Too late Phil realized the real significance of the maneuver of the other plane. By dropping close to the ground he had hoped to make himself invisible. But the moon was high enough to throw a shadow, and he came close enough to send a black shadow from his plane scudding over the tree tops. The air above him screamed into life. A twisting, diving apparition roared from the heavens; and, above the roar, punctuating it at intervals with steady regularity, sounded a rat-a-tat-tat-tat.

“A machine gun!” yelled Forbes. “He installed a machine gun on the job and trapped us.”

And so it seemed. They were flying low over a wilderness, far from the treaty lines. Below was only a forest, canons, tumbling streams. There was no place where a plane could land without crashing. And Murasingh was above them, mercilessly holding to their tail, raining machine gun bullets.

But Phil had superior speed. He jerked the throttle open, zoomed, banked, twisted, seemed to be sideslipping into the jagged tops of moonlit trees, swung, scudded along over the tree tops like a frightened fowl, then zoomed again.

Murasingh was outmaneuvered, left behind by the superior power and speed of the faster plane. The machine gun spat a spiteful farewell, and then Phil found himself holding his course without pursuit.

Forbes pointed to several holes in the fabric of the plane, a spattered series of zigzag cracks in the shatterproof glass of the cabin.

Nickers grinned, nodded, and held the course of the plane, climbing steadily, gaining altitude. Forbes swept the ground below with his night glasses, finally picked out the other plane, saw that it was turning back. Had they, then, been led on a wild-goose chase? Or was Murasingh seeking to cut off their escape, getting ready to swoop down upon them for a final burst of gunfire. It was a miracle they had not been shot down. But the giant plane continued to purr through the night.

Higher and higher they went. The moon slid up into the heavens, and a faint tinge of brassy light glittered over the eastern rim of the universe. But the ground below remained unchanged, a high plateau, covered with trees, interspersed with canons, rimmed by steep, rocky mountains that finally swept up into a sky-piercing tumble of jagged pinnacles.

It grew lighter rapidly. Phil knew that his only salvation lay in guarding against a surprise attack, and he chose to gain such an altitude the other could not hope to sit in the sky above him, waiting to make up for the deficient speed in a power dive.
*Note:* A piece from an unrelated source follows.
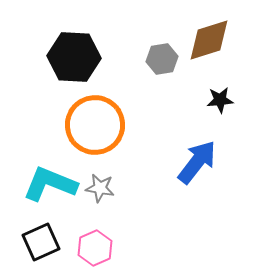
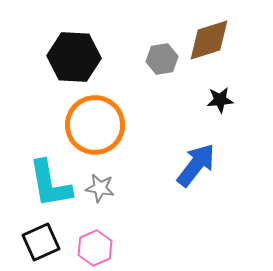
blue arrow: moved 1 px left, 3 px down
cyan L-shape: rotated 122 degrees counterclockwise
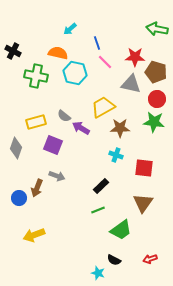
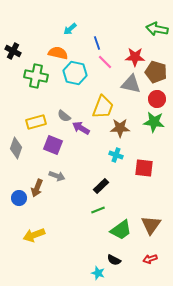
yellow trapezoid: rotated 140 degrees clockwise
brown triangle: moved 8 px right, 22 px down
It grew colder and lighter as they climbed. At eighteen thousand feet the ground below was but a blur of tumbled terrain. The tree tops blended together to give the impression of a level meadow.

Phil glanced at the gasoline gauge of the starboard tank, saw that the black half circle had swung so that it almost covered the top of the gauge. He pointed to it, shouted to Forbes.

“About half the gasoline supply is gone!”